Ahora que los Legionarios de Cristo han pronunciado un mea culpa público por causa de la triple vida de su siniestro líder y fundador, me gustaría toparme con mi escuálida amiga Lucía Gómez, quien los defendía con tanta vehemencia.
Fuimos juntos a la secundaria del colegio Americano, escuela privada famosa por su alto nivel de exigencia, pero menos excluyente en cuanto a la condición social de sus alumnos.
Esto último disgustaba mucho a Lucía, quien soñaba con cambiarse a una institución de monjas pretenciosas que, en aquel tiempo, se daba el lujo de seleccionar escrupulosamente a sus alumnas.
Mi amiga, por supuesto, había sido rechazada. Bajo el criterio de las seguidoras de Santa Teresa de Jesús, el apellido Gómez carecía totalmente de alcurnia. La pobre nunca llegó a cumplir su anhelo de portar la falda café a cuadros y los grotescos suecos del uniforme de las niñas bien de la ciudad.
Quizá por eso, con el paso del tiempo, cuando tuvo la oportunidad –y el dinero – de inscribir a su único hijo en un colegio privado, escogió el Instituto Cumbres, el más exclusivo de todos. Su nene no iba a padecer las frustraciones que ella había vivido.
– Para que se relacione desde chico – me dijo, cuando coincidimos en la estética donde me cortan el pelo y le hacen a ella la pedicura.

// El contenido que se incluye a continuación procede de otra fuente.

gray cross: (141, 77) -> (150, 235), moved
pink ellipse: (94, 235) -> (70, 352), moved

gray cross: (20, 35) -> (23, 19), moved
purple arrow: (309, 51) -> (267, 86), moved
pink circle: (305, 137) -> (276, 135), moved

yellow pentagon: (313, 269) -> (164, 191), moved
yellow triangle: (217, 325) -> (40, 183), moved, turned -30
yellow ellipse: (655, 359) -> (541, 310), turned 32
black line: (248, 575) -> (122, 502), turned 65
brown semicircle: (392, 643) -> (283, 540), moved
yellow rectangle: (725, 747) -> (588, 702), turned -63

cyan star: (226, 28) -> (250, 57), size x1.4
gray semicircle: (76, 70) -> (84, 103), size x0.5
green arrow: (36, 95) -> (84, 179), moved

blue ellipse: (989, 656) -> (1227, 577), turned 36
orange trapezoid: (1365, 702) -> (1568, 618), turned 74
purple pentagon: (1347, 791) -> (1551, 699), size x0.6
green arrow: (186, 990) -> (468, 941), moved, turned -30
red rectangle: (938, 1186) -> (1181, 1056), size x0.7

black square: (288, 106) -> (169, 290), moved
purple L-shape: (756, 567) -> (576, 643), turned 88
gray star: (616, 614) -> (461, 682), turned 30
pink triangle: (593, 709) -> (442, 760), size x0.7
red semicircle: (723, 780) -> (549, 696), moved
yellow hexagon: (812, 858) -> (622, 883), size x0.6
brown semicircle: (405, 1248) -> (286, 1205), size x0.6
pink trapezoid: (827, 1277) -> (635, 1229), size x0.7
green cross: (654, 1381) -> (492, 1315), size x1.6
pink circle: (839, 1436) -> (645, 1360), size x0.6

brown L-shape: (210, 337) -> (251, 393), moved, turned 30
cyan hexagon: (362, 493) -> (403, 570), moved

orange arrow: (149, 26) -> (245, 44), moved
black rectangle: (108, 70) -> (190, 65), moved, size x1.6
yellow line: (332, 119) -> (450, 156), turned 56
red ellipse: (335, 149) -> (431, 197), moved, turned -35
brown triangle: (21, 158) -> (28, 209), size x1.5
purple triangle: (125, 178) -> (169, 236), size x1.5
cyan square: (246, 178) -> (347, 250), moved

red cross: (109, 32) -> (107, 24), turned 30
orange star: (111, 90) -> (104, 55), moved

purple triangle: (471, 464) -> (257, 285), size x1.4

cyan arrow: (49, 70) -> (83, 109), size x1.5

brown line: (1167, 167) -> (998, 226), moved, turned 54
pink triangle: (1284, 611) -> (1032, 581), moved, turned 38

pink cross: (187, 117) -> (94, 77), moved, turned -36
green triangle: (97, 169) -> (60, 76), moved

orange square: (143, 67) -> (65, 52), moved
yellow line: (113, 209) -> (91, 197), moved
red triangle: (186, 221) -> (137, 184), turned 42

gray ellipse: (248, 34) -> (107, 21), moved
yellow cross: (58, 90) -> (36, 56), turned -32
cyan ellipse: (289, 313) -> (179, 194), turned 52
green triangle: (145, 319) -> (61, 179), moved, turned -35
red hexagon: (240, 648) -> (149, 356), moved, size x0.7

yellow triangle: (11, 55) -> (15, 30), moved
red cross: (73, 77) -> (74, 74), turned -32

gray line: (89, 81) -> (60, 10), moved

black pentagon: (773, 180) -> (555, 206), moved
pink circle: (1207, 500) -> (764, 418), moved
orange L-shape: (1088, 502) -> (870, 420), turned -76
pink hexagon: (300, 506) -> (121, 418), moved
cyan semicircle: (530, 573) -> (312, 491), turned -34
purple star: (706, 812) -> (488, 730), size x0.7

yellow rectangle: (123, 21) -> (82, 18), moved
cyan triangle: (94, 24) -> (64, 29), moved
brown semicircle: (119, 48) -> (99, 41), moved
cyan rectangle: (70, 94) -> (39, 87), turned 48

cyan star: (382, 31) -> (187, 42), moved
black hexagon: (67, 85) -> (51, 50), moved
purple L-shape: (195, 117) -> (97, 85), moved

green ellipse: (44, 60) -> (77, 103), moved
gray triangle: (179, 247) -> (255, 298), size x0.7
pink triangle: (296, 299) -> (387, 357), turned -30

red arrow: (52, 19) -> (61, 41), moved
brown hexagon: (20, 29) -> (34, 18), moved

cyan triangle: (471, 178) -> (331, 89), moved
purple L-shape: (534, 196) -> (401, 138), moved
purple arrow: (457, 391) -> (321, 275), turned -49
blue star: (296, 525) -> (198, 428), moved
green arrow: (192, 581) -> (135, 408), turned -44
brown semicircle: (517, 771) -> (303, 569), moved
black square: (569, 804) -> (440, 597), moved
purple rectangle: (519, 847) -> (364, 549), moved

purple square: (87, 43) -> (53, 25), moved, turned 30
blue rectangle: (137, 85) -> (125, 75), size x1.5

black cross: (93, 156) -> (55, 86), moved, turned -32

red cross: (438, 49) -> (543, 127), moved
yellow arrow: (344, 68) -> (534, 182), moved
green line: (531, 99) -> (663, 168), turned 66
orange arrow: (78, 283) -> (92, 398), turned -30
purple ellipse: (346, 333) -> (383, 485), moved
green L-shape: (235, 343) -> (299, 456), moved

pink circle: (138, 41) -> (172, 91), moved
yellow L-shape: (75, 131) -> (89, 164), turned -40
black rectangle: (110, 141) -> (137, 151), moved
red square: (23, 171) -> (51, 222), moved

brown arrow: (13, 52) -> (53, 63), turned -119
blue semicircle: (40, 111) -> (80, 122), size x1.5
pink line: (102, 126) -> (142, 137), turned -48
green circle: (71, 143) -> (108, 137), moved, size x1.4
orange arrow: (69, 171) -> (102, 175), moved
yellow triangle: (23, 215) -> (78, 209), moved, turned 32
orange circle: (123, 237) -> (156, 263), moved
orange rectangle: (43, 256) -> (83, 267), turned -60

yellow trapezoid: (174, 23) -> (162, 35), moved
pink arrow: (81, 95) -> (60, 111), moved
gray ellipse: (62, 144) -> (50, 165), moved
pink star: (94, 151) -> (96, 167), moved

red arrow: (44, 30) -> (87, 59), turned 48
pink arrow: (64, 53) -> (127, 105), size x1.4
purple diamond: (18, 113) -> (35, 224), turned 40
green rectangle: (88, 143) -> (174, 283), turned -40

– Es una escuela maravillosa – agregó, sin dejar de tomar su coca light. (Lucía es adicta a todo lo bajo en calorías) -.Tratan a tus niños súper bien, las clases son bilingües, estudian con pura gente conocida, el nivel académico altísimo. Ah, y lo más importante: inculcan unos valores in-cre-í-bles. Deberías considerarlo para tus hijos.
Sin voltear a ver, porque hacerlo significaba arriesgarme a un tijeretazo, solté:
-¿Con esos pederastas? ¿Qué no sabes lo de Maciel?
De no ser porque la detuvieron las señoras allí presentes, estoy seguro que ella me hubiese hundido las tijeras en el cuello. Parecía que hubiese ofendido al mismo Jesucristo. Me puse de pie y salí aprisa, sin esperar los cortes finales.
Ese fue el punto de quiebre de nuestra amistad. Después de esa tarde, cada vez que me la topaba, Lucía evitaba abiertamente mi saludo.
Pasado un tiempo coincidimos en la sala de espera del aeropuerto de la capital. Vino directamente hacia mí.
– ¿Sin rencores? – Me saludó de beso en la mejilla
– ¿Lucía? – dije, sin poder evitar mi asombro.
– No me veas así. Vengo de un maravilloso congreso de la familia legionaria.
– Ya veo.
– Saber perdonar es una de las enseñanzas de nuestro Padre.
– ¿Jesús? – pregunté, inocente.
– ¿Cómo crees? Marcial Maciel. ¡Acaba de darnos una hermosísima conferencia sobre el poder purificador del perdón!
Quedé en silencio. Supe, desde ese momento, que estaba totalmente enajenada. La habíamos perdido. Llamarle “nuestro padre” a ese cabrón cuando se habían ventilado ya las primeras demandas de sus abusos, era demasiado. Me dio lástima. La vi alejarse por la escalera eléctrica, graznando, junto con otras señoras tan flacas como ella, y a las que sólo faltaban picos y plumas para trocar en garzas.
Han pasado unos meses desde ese encuentro. Esta mañana el espejo me increpó. Tengo el pelo demasiado largo.
– Qué casualidad – dijo, con calculada ironía, la recepcionista de la estética de siempre – La señora Gómez también viene esta mañana.
Y mientras la espero, escojo las mejores palabras para consolarla. No quiero que suenen a burla. Después de todo, el perdón allana el camino al cielo.